LOL I definitely dont want to cause problems with the misses!

Anyway, glad you sorted it out, I love Canadian Salmon, albeit more lean, and some times has codoa, but hey, you get what you pay for :P


----------



## tropics (May 31, 2016)

Disco you turned another Salmon into a fantastic looking meal,Thanks for sharing

Richie


----------



## essexsmoker (May 31, 2016)

Disco said:


> SmokinAl said:
> 
> 
> > Another awesome cook Disco!
> ...



Thanks, will give it a try out.  :thumbup:


----------



## disco (May 31, 2016)

tropics said:


> Disco you turned another Salmon into a fantastic looking meal,Thanks for sharing
> 
> Richie


Thanks, Richie!
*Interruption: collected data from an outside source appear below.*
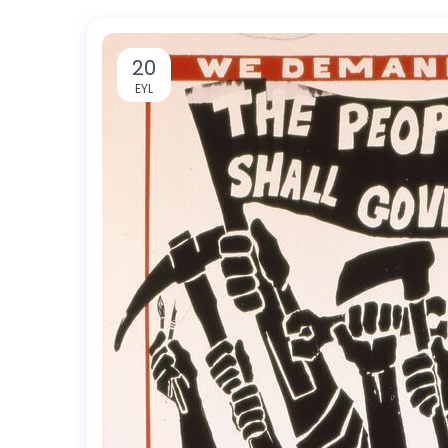
20
EYL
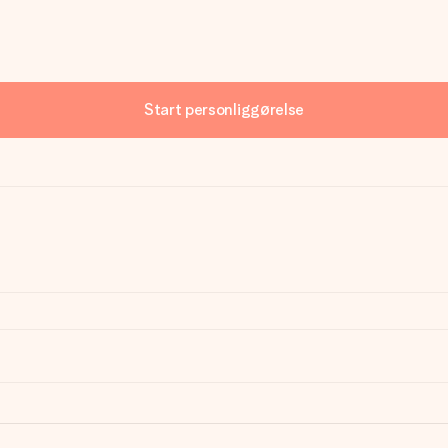
Start personliggørelse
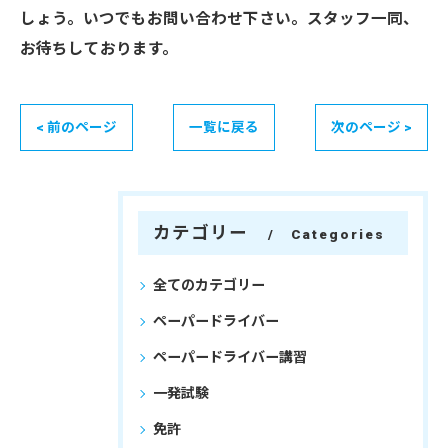
しょう。いつでもお問い合わせ下さい。スタッフ一同、
お待ちしております。
< 前のページ
一覧に戻る
次のページ >
カテゴリー
Categories
全てのカテゴリー
ペーパードライバー
ペーパードライバー講習
一発試験
免許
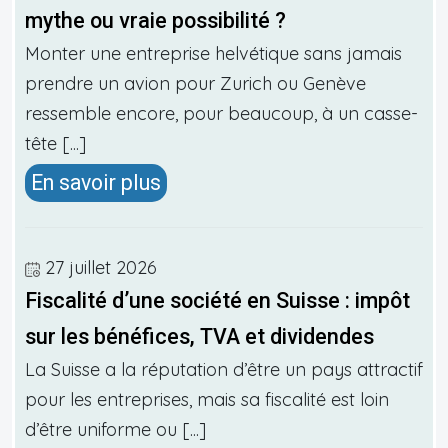
mythe ou vraie possibilité ?
Monter une entreprise helvétique sans jamais
prendre un avion pour Zurich ou Genève
ressemble encore, pour beaucoup, à un casse-
tête [...]
En savoir plus
27 juillet 2026
Fiscalité d’une société en Suisse : impôt
sur les bénéfices, TVA et dividendes
La Suisse a la réputation d’être un pays attractif
pour les entreprises, mais sa fiscalité est loin
d’être uniforme ou [...]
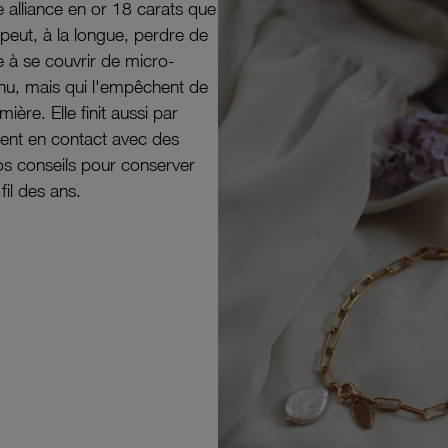
e alliance en or 18 carats que
peut, à la longue, perdre de
e à se couvrir de micro-
il nu, mais qui l'empêchent de
mière. Elle finit aussi par
ouvent en contact avec des
nos conseils pour conserver
 fil des ans.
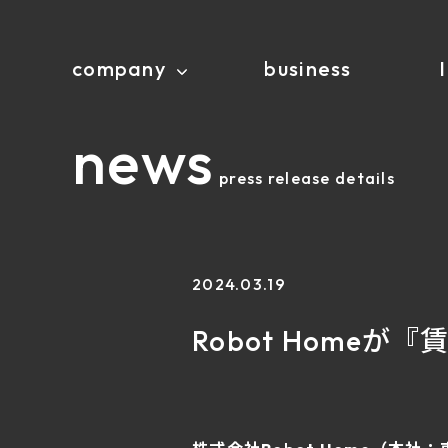
company
business
news
press release details
2024.03.19
Robot Homeが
I wish I could afford salmon more often.


----------



## dirtsailor2003 (May 31, 2016)

Looks great Disco!


----------



## disco (May 31, 2016)

dirtsailor2003 said:


> Looks great Disco!


Thanks, Case.


----------



## Bearcarver (Jun 2, 2016)

Dang---That all looks Mighty Tasty, Disco!!!
	

	
	
		
		



		
		
	


	





-----------
	

	
	
		
		



		
		
	


	





That will definitely improve a Salad!!!
	

	
	
		
		



		
		
	


	





And That Salmon & Taters looks Awesome!!!
	

	
	
		
		



		
		
	


	





Did you ever try Qmatz?  That can keep your Fish from sticking & allow the smoke to get to the bottom of the fish at the same time. They work Great !!

Bear


----------



## disco (Jun 2, 2016)

dirtsailor2003 said:


> Looks great Disco!


Thanks, Case.


Bearcarver said:


> Dang---That all looks Mighty Tasty, Disco!!!
> 
> 
> 
> ...


Thanks, Bear! I will have to consider Qmatz but She Who Must Be Obeyed is squeaking a bit at the number of Q toys I have.


----------